Long-term economic costs
There are no studies of the long-term costs following ICU discharge. It is likely that these costs could be high, given the potential for numerous debilitating sequelae. If so, there may be a considerable financial impetus to find alternative treatment strategies that improve outcomes and decrease these costs. Alternatively, new strategies may improve outcomes but only at considerable increase in cost. If so, determining the value or cost-effectiveness of these strategies will be important when evaluating whether such interventions can be adopted [78].
Future interventional trials (e.g., antisepsis trials)
New interventions in intensive care are commonly studied in large, multicenter (and frequently multinational) randomized trials. To better understand the long-term ramifications of these interventions, yet not unduly burden the study with excessive additional data collection, we recommend the following.
Prolong follow-up for survival to at least 6 months
Clinical trials would ideally include a follow-up period that is comparable to the time interval of risk [2]. Based on survival curves from prior studies [10] and in keeping with the recommendations of the International Working Party on clinical trials in sepsis convened by the UK Medical Research Council [79], we recommend that all ICU interventional trials designed to test efficacy include survival follow-up to at least 6 months (and ideally longer, especially for those enrolled early in the trial).

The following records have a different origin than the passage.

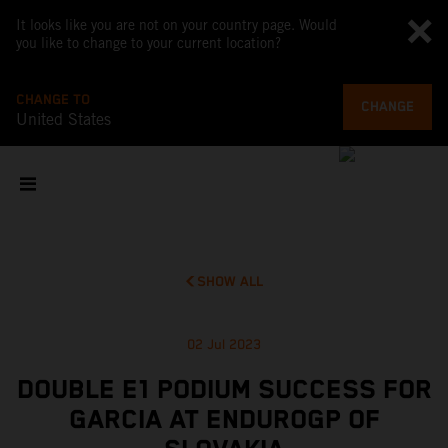
It looks like you are not on your country page. Would
you like to change to your current location?
CHANGE TO
CHANGE
United States
SHOW ALL
02 Jul 2023
DOUBLE E1 PODIUM SUCCESS FOR
GARCIA AT ENDUROGP OF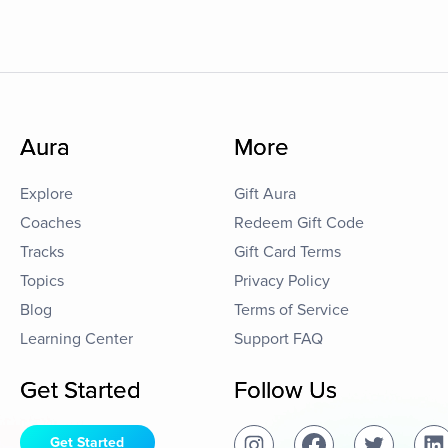
Aura
More
Explore
Gift Aura
Coaches
Redeem Gift Code
Tracks
Gift Card Terms
Topics
Privacy Policy
Blog
Terms of Service
Learning Center
Support FAQ
Get Started
Follow Us
Get Started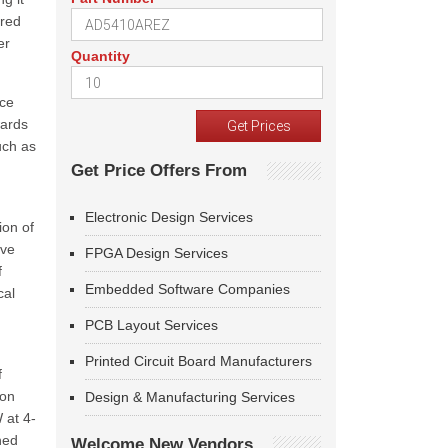
ored
er
Quantity
nce
wards
uch as
Get Price Offers From
Electronic Design Services
ion of
ive
FPGA Design Services
f
Embedded Software Companies
cal
PCB Layout Services
Printed Circuit Board Manufacturers
f
 on
Design & Manufacturing Services
 at 4-
ned
Welcome New Vendors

Telephone-based assessment of quality of life
Survival alone is an inadequate measure of patient-centered outcome [7, 80, 81, 82]. We would therefore recommend also assessing quality of life. We recommend using a standard, well-validated instrument that is straightforward and appropriate to administer by telephone (given the complexities of long-term follow-up in a multicenter study) and, ideally, is applicable in different countries and languages. The SF-36 [83] is an example of a comprehensive instrument that meets these criteria while the EQ-5D by the EuroQOL group [84] is an example of a simple instrument that meets these criteria [7, 78, 80]. The EQ-5D provides a measure of both quality of life and utility, the latter being necessary for the calculation of quality-adjusted survival, a key measure of health effect for cost-effectiveness assessments [85]. Recently, Brazier et al. demonstrated a method to calculate utilities from the SF-36 as well [86]. Consistent adoption of common instruments across studies would also facilitate interstudy comparisons [74].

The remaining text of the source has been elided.